Born in Bordeaux to Spanish parents who were fleeing Joseph Bonaparte's Spain, Diaz de la Peña was orphaned by the age of 10. Following an accident, he lost his leg to blood poisoning.
While under the care of a priest near Paris, he apprenticed at the
studios at Sevres and by the age of 15 he began painting porcelain.
Simultaneously, Narcisse began to copy and study the works of the great masters in the Louvre. He was particularly drawn to the works
of Correggio and Watteau, and to the works of the Colourists.

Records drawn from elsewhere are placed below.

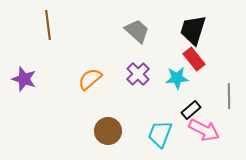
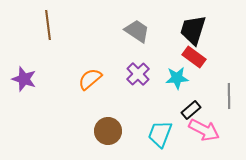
gray trapezoid: rotated 8 degrees counterclockwise
red rectangle: moved 2 px up; rotated 15 degrees counterclockwise
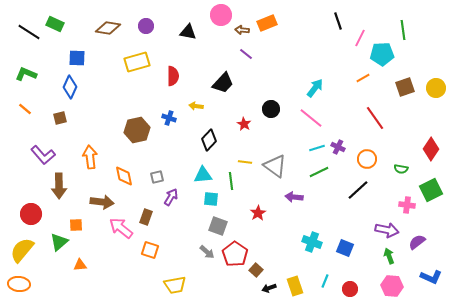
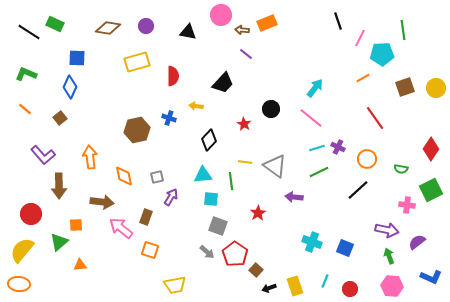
brown square at (60, 118): rotated 24 degrees counterclockwise
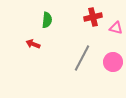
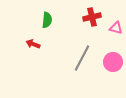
red cross: moved 1 px left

Narcisse also learnt from his contemporaries, in particular from
Delacroix's orientalist works. His meeting with Rousseau at Barbizon in 1836 was crucial to Narcisse's artistic development, as Rousseau
introduced him to the great Dutch masters and encouraged him to paint
landscapes. Narcisse thrived in this genre and thus became one of the
leading lights of the Barbizon movement as he developed his unique
style. This school would dominate French landscape painting throughout the 1860s, in which the artists painted en plain air trying to
capture faithfully the natural world on canvas.
During the 1840s Narcisse was awarded three Salon gold medals for painting and in 1851 was named a Knight of the Legion of Honour. His works can be found in most major museums throughout the world, in particular the Louvre, the Metropolitan Museum of Art, the Wallace Collection, the National Gallery, the Museum of Fine Arts in Boston and the Victoria and Albert Museum.